** Aim of the task **
Exact copies of all the lines below are wanted, without a single picture.

[Stored data entries]
______

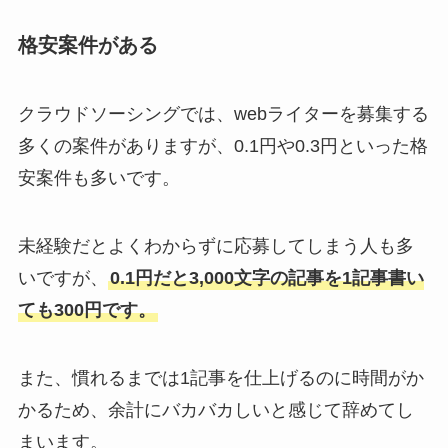
格安案件がある
クラウドソーシングでは、webライターを募集する
多くの案件がありますが、0.1円や0.3円といった格
安案件も多いです。
未経験だとよくわからずに応募してしまう人も多
いですが、
0.1円だと3,000文字の記事を1記事書い
ても300円です。
また、慣れるまでは1記事を仕上げるのに時間がか
かるため、余計にバカバカしいと感じて辞めてし
まいます。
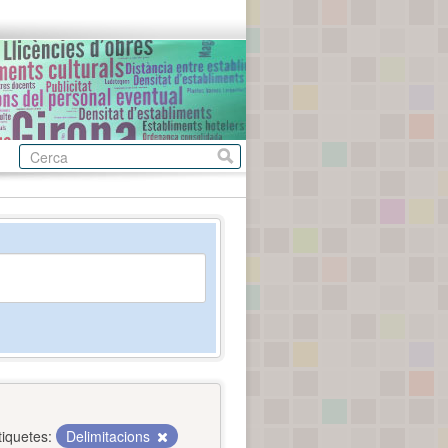
tiquetes:
Delimitacions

______

** Exercise result **
格安案件がある
クラウドソーシングでは、webライターを募集する
多くの案件がありますが、0.1円や0.3円といった格
安案件も多いです。
未経験だとよくわからずに応募してしまう人も多
いですが、
0.1円だと3,000文字の記事を1記事書い
ても300円です。
また、慣れるまでは1記事を仕上げるのに時間がか
かるため、余計にバカバカしいと感じて辞めてし
まいます。
tiquetes:
Delimitacions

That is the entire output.